» **Problem to work on**: If a record below holds a picture, leave the picture out and copy the rest exactly.

++++++

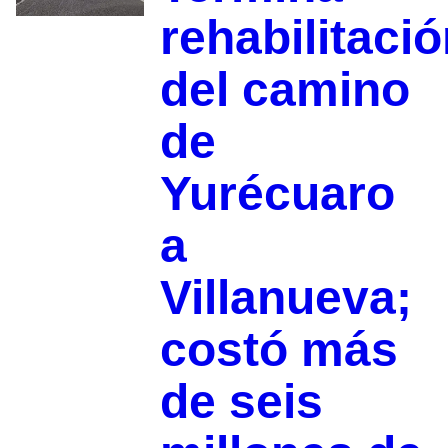
rehabilitaci
del camino
de
Yurécuaro
a
Villanueva;
costó más
de seis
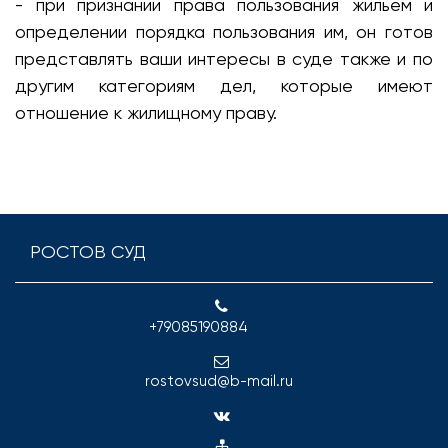
- при признании права пользования жильем и
определении порядка пользования им, он готов
представлять ваши интересы в суде также и по
другим категориям дел, которые имеют
отношение к жилищному праву.
РОСТОВ СУД
+79085190884
rostovsud@b-mail.ru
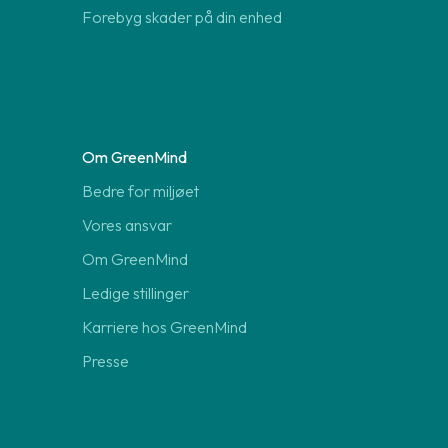
Forebyg skader på din enhed
Om GreenMind
Bedre for miljøet
Vores ansvar
Om GreenMind
Ledige stillinger
Karriere hos GreenMind
Presse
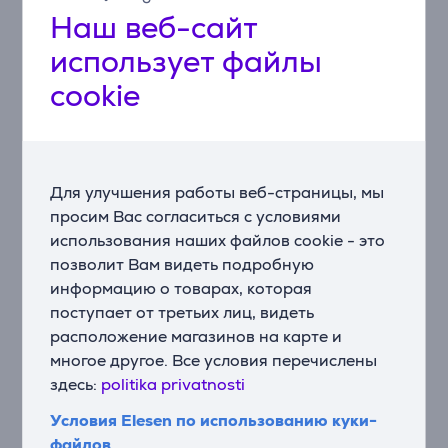
Наш веб-сайт
Steam™
использует файлы
Выпаривает аллергены из Вашей одежды
Носите свою одежду с уверенностью, зная, что LG
cookie
Steam™ уменьшает количество аллергенов.
LG ThinQ™
Умное управление, умная жизнь.
Для улучшения работы веб-страницы, мы
Голосовое управление
просим Вас согласиться с условиями
Говорите своей стиральной машине то, что нужно и
использования наших файлов cookie - это
когда нужно. Спросите: "На каком этапе стирки
позволит Вам видеть подробную
находится машина?", и AI-динамик послушает и
информацию о товарах, которая
проверит цикл, чтобы сообщить Вам об этом.
Умное
поступает от третьих лиц, видеть
подключение
расположение магазинов на карте и
Приложение LG ThinQ™ позволит Вам легко
многое другое. Все условия перечислены
подключиться к своей стиральной машине так, как
никогда раньше. Запускайте стиральную машину
здесь:
politika privatnosti
одним нажатием кнопки.
Условия Elesen по использованию куки-
файлов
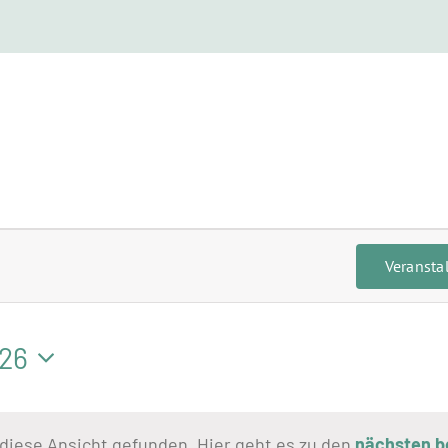
ngen
Veransta
026
diese Ansicht gefunden. Hier geht es zu den
nächsten b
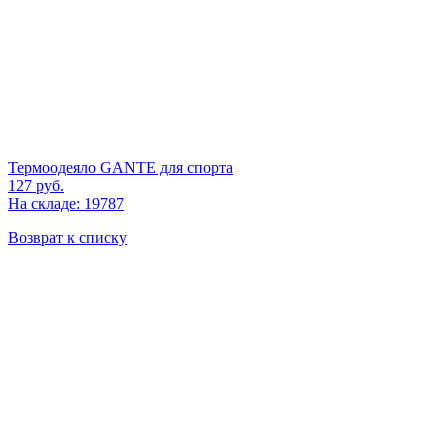
Термоодеяло GANTE для спорта
127
руб.
На складе: 19787
Возврат к списку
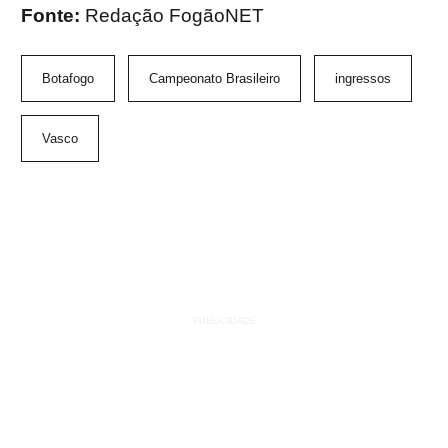
Fonte:
Redação FogãoNET
Botafogo
Campeonato Brasileiro
ingressos
Vasco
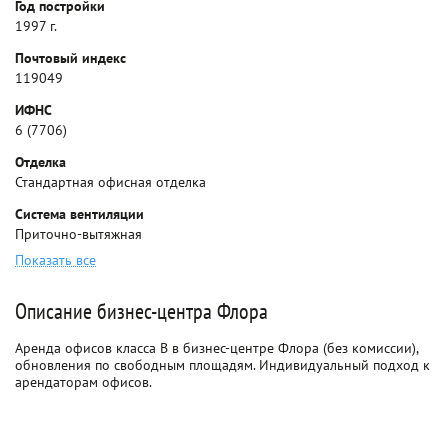
Год постройки
1997 г.
Почтовый индекс
119049
ИФНС
6 (7706)
Отделка
Стандартная офисная отделка
Система вентиляции
Приточно-вытяжная
Показать все
Описание бизнес-центра Флора
Аренда офисов класса B в бизнес-центре Флора (без комиссии),
обновления по свободным площадям. Индивидуальный подход к
арендаторам офисов.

++++++

» **Solution for this exercise**:
rehabilitaci
del camino
de
Yurécuaro
a
Villanueva;
costó más
de seis
- при признании права пользования жильем и
определении порядка пользования им, он готов
представлять ваши интересы в суде также и по
другим категориям дел, которые имеют
отношение к жилищному праву.
РОСТОВ СУД
+79085190884
rostovsud@b-mail.ru
Forebyg skader på din enhed
Om GreenMind
Bedre for miljøet
Vores ansvar
Om GreenMind
Ledige stillinger
Karriere hos GreenMind
Presse
Наш веб-сайт
Steam™
использует файлы
Выпаривает аллергены из Вашей одежды
Носите свою одежду с уверенностью, зная, что LG
cookie
Steam™ уменьшает количество аллергенов.
LG ThinQ™
Умное управление, умная жизнь.
Для улучшения работы веб-страницы, мы
Голосовое управление
просим Вас согласиться с условиями
Говорите своей стиральной машине то, что нужно и
использования наших файлов cookie - это
когда нужно. Спросите: "На каком этапе стирки
позволит Вам видеть подробную
находится машина?", и AI-динамик послушает и
информацию о товарах, которая
проверит цикл, чтобы сообщить Вам об этом.
Умное
поступает от третьих лиц, видеть
подключение
расположение магазинов на карте и
Приложение LG ThinQ™ позволит Вам легко
многое другое. Все условия перечислены
подключиться к своей стиральной машине так, как
никогда раньше. Запускайте стиральную машину
здесь:
politika privatnosti
одним нажатием кнопки.
Условия Elesen по использованию куки-
файлов
ngen
Veransta
026
diese Ansicht gefunden. Hier geht es zu den
nächsten b
Термоодеяло GANTE для спорта
127
руб.
На складе: 19787
Возврат к списку
Fonte:
Redação FogãoNET
Botafogo
Campeonato Brasileiro
ingressos
Vasco
Год постройки
1997 г.
Почтовый индекс
119049
ИФНС
6 (7706)
Отделка
Стандартная офисная отделка
Система вентиляции
Приточно-вытяжная
Показать все
Описание бизнес-центра Флора
Аренда офисов класса B в бизнес-центре Флора (без комиссии),
обновления по свободным площадям. Индивидуальный подход к
арендаторам офисов.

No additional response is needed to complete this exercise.